::: The records

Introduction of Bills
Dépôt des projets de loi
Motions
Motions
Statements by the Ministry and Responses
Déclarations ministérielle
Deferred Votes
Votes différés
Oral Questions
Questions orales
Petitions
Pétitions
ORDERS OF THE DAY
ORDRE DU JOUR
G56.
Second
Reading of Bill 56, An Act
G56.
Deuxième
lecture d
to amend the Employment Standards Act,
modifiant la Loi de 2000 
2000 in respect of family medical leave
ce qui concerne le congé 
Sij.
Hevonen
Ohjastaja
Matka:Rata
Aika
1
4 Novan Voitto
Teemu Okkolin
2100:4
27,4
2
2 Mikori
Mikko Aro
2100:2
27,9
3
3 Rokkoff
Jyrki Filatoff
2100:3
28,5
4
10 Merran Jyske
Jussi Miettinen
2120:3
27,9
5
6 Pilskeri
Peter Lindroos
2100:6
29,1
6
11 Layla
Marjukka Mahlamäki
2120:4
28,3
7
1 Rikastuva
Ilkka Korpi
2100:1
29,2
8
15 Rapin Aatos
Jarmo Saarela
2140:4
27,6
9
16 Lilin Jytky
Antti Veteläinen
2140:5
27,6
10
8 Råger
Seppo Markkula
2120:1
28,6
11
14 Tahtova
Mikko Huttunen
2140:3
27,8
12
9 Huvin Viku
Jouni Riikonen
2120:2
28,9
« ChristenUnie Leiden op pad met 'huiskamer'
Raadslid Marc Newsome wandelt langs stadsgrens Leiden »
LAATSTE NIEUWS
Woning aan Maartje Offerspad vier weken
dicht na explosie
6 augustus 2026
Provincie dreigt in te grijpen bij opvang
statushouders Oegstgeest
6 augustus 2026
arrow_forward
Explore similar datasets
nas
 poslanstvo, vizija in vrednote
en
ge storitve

::::::

### Goal of the exercise
Copy every record again, keeping each word unchanged.

### Task result
Introduction of Bills
Dépôt des projets de loi
Motions
Motions
Statements by the Ministry and Responses
Déclarations ministérielle
Deferred Votes
Votes différés
Oral Questions
Questions orales
Petitions
Pétitions
ORDERS OF THE DAY
ORDRE DU JOUR
G56.
Second
Reading of Bill 56, An Act
G56.
Deuxième
lecture d
to amend the Employment Standards Act,
modifiant la Loi de 2000 
2000 in respect of family medical leave
ce qui concerne le congé 
Sij.
Hevonen
Ohjastaja
Matka:Rata
Aika
1
4 Novan Voitto
Teemu Okkolin
2100:4
27,4
2
2 Mikori
Mikko Aro
2100:2
27,9
3
3 Rokkoff
Jyrki Filatoff
2100:3
28,5
4
10 Merran Jyske
Jussi Miettinen
2120:3
27,9
5
6 Pilskeri
Peter Lindroos
2100:6
29,1
6
11 Layla
Marjukka Mahlamäki
2120:4
28,3
7
1 Rikastuva
Ilkka Korpi
2100:1
29,2
8
15 Rapin Aatos
Jarmo Saarela
2140:4
27,6
9
16 Lilin Jytky
Antti Veteläinen
2140:5
27,6
10
8 Råger
Seppo Markkula
2120:1
28,6
11
14 Tahtova
Mikko Huttunen
2140:3
27,8
12
9 Huvin Viku
Jouni Riikonen
2120:2
28,9
« ChristenUnie Leiden op pad met 'huiskamer'
Raadslid Marc Newsome wandelt langs stadsgrens Leiden »
LAATSTE NIEUWS
Woning aan Maartje Offerspad vier weken
dicht na explosie
6 augustus 2026
Provincie dreigt in te grijpen bij opvang
statushouders Oegstgeest
6 augustus 2026
arrow_forward
Explore similar datasets
nas
 poslanstvo, vizija in vrednote
en
ge storitve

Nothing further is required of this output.